Yoga is an ancient system of exercises dating back many thousand years. Many people link this system with spirituality which is true of not only Yoga but of any exercise system. In any exercises one has to perceive continuously, simultaneously, nonjudgementally and totally his or her internal as well as external environment. This awareness will lead to the integrated development of an organism as a whole.

However the evolution of Yoga happened in times when people were using their mental and physical faculties in a very different way. The body movements were changing depending upon the seasons. Movements changed from ploughing to planting to harvesting . Modern man has mechanized himself to such an extent that his body undergoes same movements year after year. He gets up from the same bed and the same side of it. The morning ablutions happen before the same basin and toilette. Breakfast is taken at the same table and chair holding the same news paper which gives almost the same news year after year. This continues in the way he goes to his office works there and comes back.

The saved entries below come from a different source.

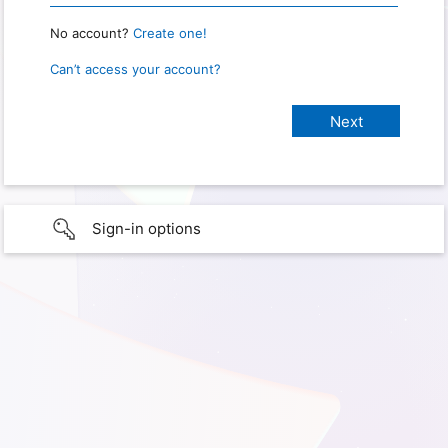
No account?
Create one!
Can’t access your account?
Sign-in options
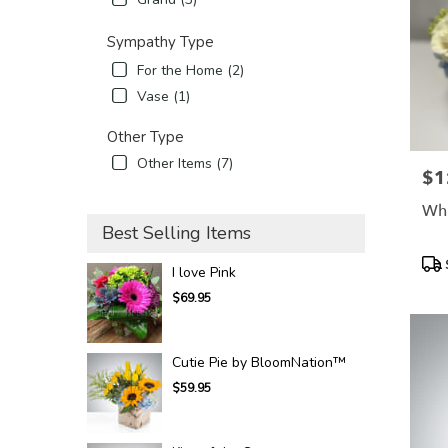
Sympathy Type
For the Home (2)
Vase (1)
Other Type
Other Items (7)
$1
Pric
Whi
Best Selling Items
Pro
I love Pink
Tags
$69.95
Cutie Pie by BloomNation™
$59.95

In this life style about sixty percent of the body which is muscle is either misutilised or not utilized at all. The architecture of the human body is dependent on the bones. The architecture of the bones is dependent on the muscular activity. If bones are not axially compressed the internal architecture starts loosing its pattern to a pattern of dysfunction. The trabecular complexity slowly alters and the bones become mechanically incompetent. This sort of body is unfit to start doing any kind of Yoga.

Anybody who wants to undertake Yoga must as a beginning start using his muscles in a proper way to get a kind of body awareness which will then be enhanced by Yoga. Yoga must be performed by a strong body, in the sense a body with a strong musculoskeletal structure. Simply doing Yoga stretches without any inherent strength in the body results in many injuries which cannot be attributed to Yoga but to the wrong initiation into it.

Thus muscle training in the form of weight training is vitally important for the modern man or woman before they start Yogic disciplines. The pleasure , joy and the bliss which they will experience through this way will be incomparable to anything they have done before.